### DATA SHOWN
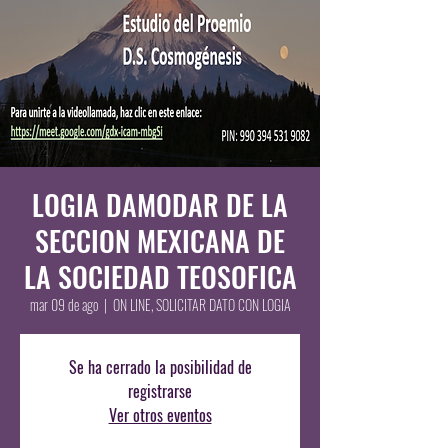
LOGIA DAMODAR DE LA
SECCION MEXICANA DE
LA SOCIEDAD TEOSOFICA
mar 09 de ago
  |  
ON LINE, SOLICITAR DATO CON LOGIA
Se ha cerrado la posibilidad de
registrarse
Ver otros eventos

### AIM OF THE TASK
Beginning at the line that holds "LA SOCIEDAD TEOSOFICA", reproduce the lines exactly up to and including the final line of the entries.

### EXPECTED ANSWER
LA SOCIEDAD TEOSOFICA
mar 09 de ago
  |  
ON LINE, SOLICITAR DATO CON LOGIA
Se ha cerrado la posibilidad de
registrarse
Ver otros eventos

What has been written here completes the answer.